▶ **Exercise brief**
Your task is to copy every line below that contains the word "search".

▶ **Data extract**
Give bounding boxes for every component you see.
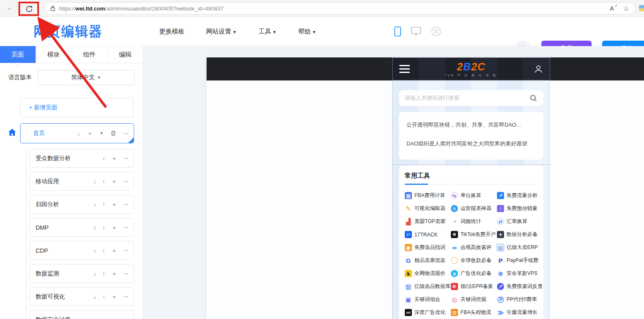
tab-pages[interactable]: 页面 (0, 46, 36, 63)
move-up-icon[interactable]: ↑ (103, 247, 106, 254)
tool-link[interactable]: ↑ 免费预估销量 (497, 202, 546, 215)
tool-link[interactable]: e 广告优化必备 (451, 267, 497, 280)
page-tree-item[interactable]: 数据安全计算 ↓↑＋⋯ (30, 310, 134, 319)
page-tree-item[interactable]: 归因分析 ↓↑＋⋯ (30, 195, 134, 214)
tool-link[interactable]: ◔ 词频统计 (451, 215, 497, 228)
page-tree-item[interactable]: 受众数据分析 ↓＋⋯ (30, 149, 134, 168)
tool-link[interactable]: ✦ 数据分析必备 (497, 228, 546, 241)
tool-link[interactable]: ▟ 美国TOP卖家 (405, 215, 451, 228)
read-aloud-icon[interactable]: A) (610, 5, 613, 12)
move-up-icon[interactable]: ↑ (103, 224, 106, 231)
tool-link[interactable]: od 深度广告优化 (405, 306, 451, 319)
move-down-icon[interactable]: ↓ (93, 201, 96, 207)
tool-link[interactable]: ↗ 免费流量分析 (497, 189, 546, 202)
mobile-viewport[interactable]: 2B2C ToB 产 业 网 址 导 航 请输入关键词进行搜索 (392, 57, 549, 319)
add-child-icon[interactable]: ＋ (111, 155, 117, 162)
page-item-home[interactable]: 首页 ↓ ＋ ▼ ⋯ (20, 123, 134, 143)
language-select[interactable]: 简体中文 ▼ (38, 70, 134, 85)
tool-link[interactable]: ⇆ 单位换算 (451, 189, 497, 202)
collapse-caret-icon[interactable]: ▼ (100, 131, 103, 135)
tool-link[interactable]: ▣ 关键词组合 (405, 293, 451, 306)
add-child-icon[interactable]: ＋ (111, 270, 117, 278)
tool-link[interactable]: ≫ 引爆流量增长 (497, 306, 546, 319)
tool-link[interactable]: P PayPal手续费 (497, 254, 546, 267)
move-up-icon[interactable]: ↑ (103, 178, 106, 184)
move-down-icon[interactable]: ↓ (93, 178, 96, 184)
add-child-icon[interactable]: ＋ (111, 247, 117, 254)
tool-link[interactable]: ⇄ 汇率换算 (497, 215, 546, 228)
more-icon[interactable]: ⋯ (123, 224, 129, 231)
trash-icon[interactable] (111, 130, 116, 137)
link-icon[interactable] (431, 26, 442, 37)
tool-link[interactable]: 17 17TRACK (405, 228, 451, 241)
extension-icon[interactable] (639, 5, 644, 11)
tool-link[interactable]: 有 TikTok免费开户 (451, 228, 497, 241)
nav-site-settings[interactable]: 网站设置▼ (206, 28, 237, 36)
more-icon[interactable]: ⋯ (123, 155, 129, 161)
tool-link[interactable]: ↗ 免费搜索词反查 (497, 280, 546, 293)
tool-link[interactable]: ⊕ 安全革新VPS (497, 267, 546, 280)
tool-link[interactable]: ≈ 运营报表神器 (451, 202, 497, 215)
address-bar[interactable]: https://wei.ltd.com/admin/visualeditor/2… (44, 2, 636, 15)
move-down-icon[interactable]: ↓ (93, 270, 96, 277)
tool-link[interactable]: Ⓟ PP代付0费率 (497, 293, 546, 306)
more-icon[interactable]: ⋯ (123, 270, 129, 277)
add-child-icon[interactable]: ＋ (111, 201, 117, 208)
nav-help[interactable]: 帮助▼ (298, 28, 316, 36)
search-input[interactable]: 请输入关键词进行搜索 (399, 90, 543, 106)
move-down-icon[interactable]: ↓ (93, 247, 96, 254)
page-tree-item[interactable]: CDP ↓↑＋⋯ (30, 241, 134, 260)
move-down-icon[interactable]: ↓ (93, 293, 96, 300)
add-child-icon[interactable]: ＋ (111, 293, 117, 301)
add-page-button[interactable]: + 新增页面 (20, 98, 134, 117)
favorite-star-icon[interactable]: ☆ (623, 4, 629, 13)
page-tree-item[interactable]: DMP ↓↑＋⋯ (30, 218, 134, 237)
tool-link[interactable]: ✎ 可视化编辑器 (405, 202, 451, 215)
site-header-block[interactable]: 2B2C ToB 产 业 网 址 导 航 (392, 57, 550, 80)
common-tools-block[interactable]: 常用工具 ▦ FBA费用计算 ⇆ 单位换算 ↗ 免费流量分析 ✎ 可视化编辑器 … (399, 166, 543, 319)
tool-link[interactable]: ▥ 亿级选品数据库 (405, 280, 451, 293)
more-icon[interactable]: ⋯ (123, 293, 129, 300)
tab-modules[interactable]: 模块 (36, 46, 72, 63)
more-icon[interactable]: ⋯ (123, 316, 129, 319)
move-up-icon[interactable]: ↑ (103, 201, 106, 207)
move-up-icon[interactable]: ↑ (103, 293, 106, 300)
tool-link[interactable]: G 精品卖家优选 (405, 254, 451, 267)
add-child-icon[interactable]: ＋ (111, 316, 117, 319)
tool-link[interactable]: ⊡ FBA头程物流 (451, 306, 497, 319)
more-icon[interactable]: ⋯ (123, 201, 129, 207)
tool-link[interactable]: ▣ 免费选品找词 (405, 241, 451, 254)
add-child-icon[interactable]: ＋ (111, 224, 117, 231)
tool-link[interactable]: ♞ 全网物流报价 (405, 267, 451, 280)
add-child-icon[interactable]: ＋ (111, 178, 117, 185)
tab-components[interactable]: 组件 (72, 46, 108, 63)
page-tree-item[interactable]: 数据监测 ↓↑＋⋯ (30, 264, 134, 283)
move-down-icon[interactable]: ↓ (103, 155, 106, 161)
mobile-view-icon[interactable] (394, 26, 401, 37)
desktop-view-icon[interactable] (411, 26, 422, 36)
add-child-icon[interactable]: ＋ (87, 130, 93, 137)
tool-link[interactable]: ▦ FBA费用计算 (405, 189, 451, 202)
more-icon[interactable]: ⋯ (123, 130, 129, 137)
more-icon[interactable]: ⋯ (123, 178, 129, 184)
tool-link[interactable]: 欧 德/法EPR备案 (451, 280, 497, 293)
page-tree-item[interactable]: 移动应用 ↓↑＋⋯ (30, 172, 134, 191)
user-icon[interactable] (533, 64, 544, 75)
tool-link[interactable]: 全球收款必备 (451, 254, 497, 267)
nav-change-template[interactable]: 更换模板 (159, 28, 184, 36)
tool-link[interactable]: ∞ 合规高效索评 (451, 241, 497, 254)
tool-link[interactable]: ◎ 关键词挖掘 (451, 293, 497, 306)
move-up-icon[interactable]: ↑ (103, 270, 106, 277)
notice-block[interactable]: 公开透明即区块链，共创、共享、共富即DAO... DAO组织是人类对共同富裕之大… (399, 112, 543, 160)
tab-edit[interactable]: 编辑 (108, 46, 143, 63)
move-up-icon[interactable]: ↑ (103, 316, 106, 319)
move-down-icon[interactable]: ↓ (93, 316, 96, 319)
back-icon[interactable]: ← (6, 3, 14, 13)
move-down-icon[interactable]: ↓ (78, 130, 80, 137)
move-down-icon[interactable]: ↓ (93, 224, 96, 231)
search-icon[interactable] (530, 94, 538, 102)
more-icon[interactable]: ⋯ (123, 247, 129, 254)
tool-link[interactable]: ▤ 亿级大卖ERP (497, 241, 546, 254)
reload-button[interactable] (23, 3, 34, 14)
nav-tools[interactable]: 工具▼ (259, 28, 277, 36)
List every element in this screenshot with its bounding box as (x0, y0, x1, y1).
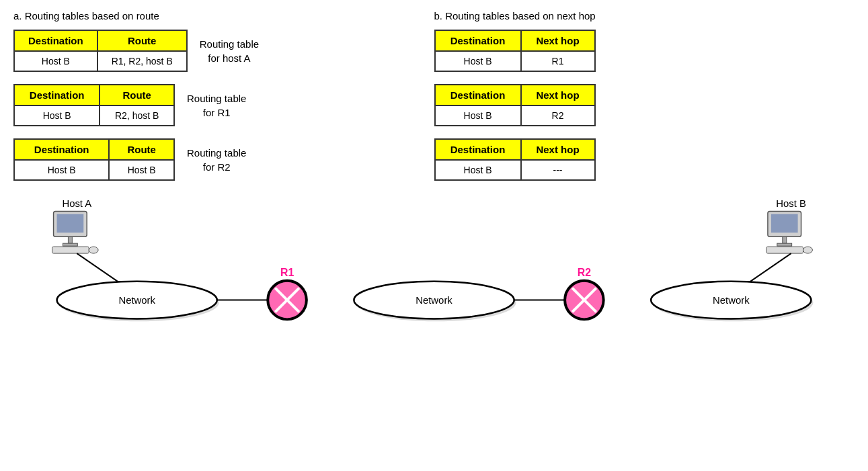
svg-rect-4 (52, 247, 89, 253)
table-a1: Destination Route Host B R1, R2, host B (13, 30, 188, 72)
table-b1: Destination Next hop Host B R1 (434, 30, 596, 72)
table-row-group-a3: Destination Route Host B Host B Routing … (13, 138, 434, 181)
cell-b1-nexthop: R1 (521, 51, 595, 71)
header-route-a2: Route (100, 85, 174, 105)
svg-rect-8 (783, 237, 787, 243)
table-row-group-a1: Destination Route Host B R1, R2, host B … (13, 30, 434, 72)
cell-a1-route: R1, R2, host B (97, 51, 187, 71)
header-route-a3: Route (109, 139, 174, 160)
table-b3: Destination Next hop Host B --- (434, 138, 596, 181)
table-a3: Destination Route Host B Host B (13, 138, 175, 181)
svg-rect-3 (63, 243, 77, 246)
header-destination-b1: Destination (435, 30, 521, 51)
main-container: a. Routing tables based on route Destina… (0, 0, 868, 471)
section-b: b. Routing tables based on next hop Dest… (434, 7, 855, 181)
header-destination-b3: Destination (435, 139, 521, 160)
section-a: a. Routing tables based on route Destina… (13, 7, 434, 181)
header-nexthop-b1: Next hop (521, 30, 595, 51)
svg-text:Network: Network (713, 295, 750, 306)
table-row-group-b3: Destination Next hop Host B --- (434, 138, 855, 181)
host-b-label: Host B (776, 198, 806, 209)
r2-label: R2 (578, 267, 591, 278)
header-destination-a1: Destination (14, 30, 97, 51)
svg-point-5 (89, 247, 98, 253)
header-nexthop-b3: Next hop (521, 139, 595, 160)
table-a2: Destination Route Host B R2, host B (13, 84, 175, 126)
cell-b2-nexthop: R2 (521, 105, 595, 126)
table-row-group-b1: Destination Next hop Host B R1 (434, 30, 855, 72)
cell-b1-dest: Host B (435, 51, 521, 71)
header-destination-a3: Destination (14, 139, 109, 160)
label-a3: Routing tablefor R2 (187, 146, 246, 174)
cell-a3-dest: Host B (14, 160, 109, 180)
header-destination-b2: Destination (435, 85, 521, 105)
table-row-group-b2: Destination Next hop Host B R2 (434, 84, 855, 126)
svg-rect-2 (68, 237, 72, 243)
svg-rect-9 (777, 243, 792, 246)
cell-a2-dest: Host B (14, 105, 100, 126)
table-b2: Destination Next hop Host B R2 (434, 84, 596, 126)
table-row-group-a2: Destination Route Host B R2, host B Rout… (13, 84, 434, 126)
svg-text:Network: Network (416, 295, 452, 306)
network-diagram: Host A Host B (13, 194, 855, 329)
svg-rect-1 (57, 214, 84, 233)
section-b-tables: Destination Next hop Host B R1 (434, 30, 855, 181)
header-destination-a2: Destination (14, 85, 100, 105)
cell-b3-dest: Host B (435, 160, 521, 180)
section-a-title: a. Routing tables based on route (13, 10, 434, 22)
cell-a3-route: Host B (109, 160, 174, 180)
cell-b2-dest: Host B (435, 105, 521, 126)
section-a-tables: Destination Route Host B R1, R2, host B … (13, 30, 434, 181)
label-a2: Routing tablefor R1 (187, 91, 246, 120)
cell-a1-dest: Host B (14, 51, 97, 71)
top-row: a. Routing tables based on route Destina… (13, 7, 855, 181)
r1-label: R1 (280, 267, 294, 278)
svg-point-11 (803, 247, 813, 253)
svg-text:Network: Network (118, 295, 155, 306)
section-b-title: b. Routing tables based on next hop (434, 10, 855, 22)
cell-a2-route: R2, host B (100, 105, 174, 126)
host-a-label: Host A (62, 198, 91, 209)
cell-b3-nexthop: --- (521, 160, 595, 180)
svg-rect-7 (771, 214, 798, 233)
header-nexthop-b2: Next hop (521, 85, 595, 105)
svg-rect-10 (766, 247, 803, 253)
header-route-a1: Route (97, 30, 187, 51)
label-a1: Routing tablefor host A (200, 37, 259, 65)
diagram-svg: Host A Host B (13, 194, 855, 329)
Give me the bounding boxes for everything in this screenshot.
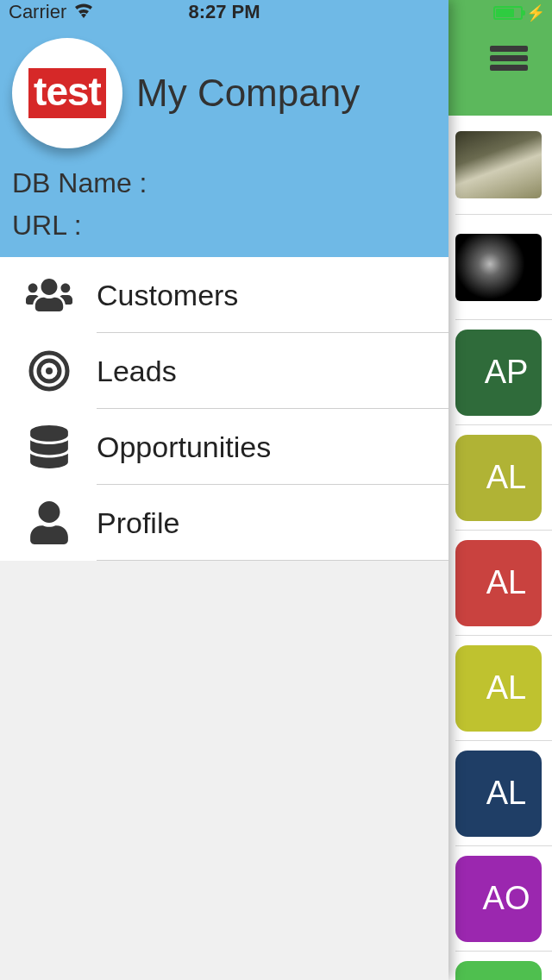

▶ **Exercise response**
search-input[interactable]: 请输入关键词进行搜索 (399, 90, 543, 106)
search-icon[interactable] (530, 94, 538, 102)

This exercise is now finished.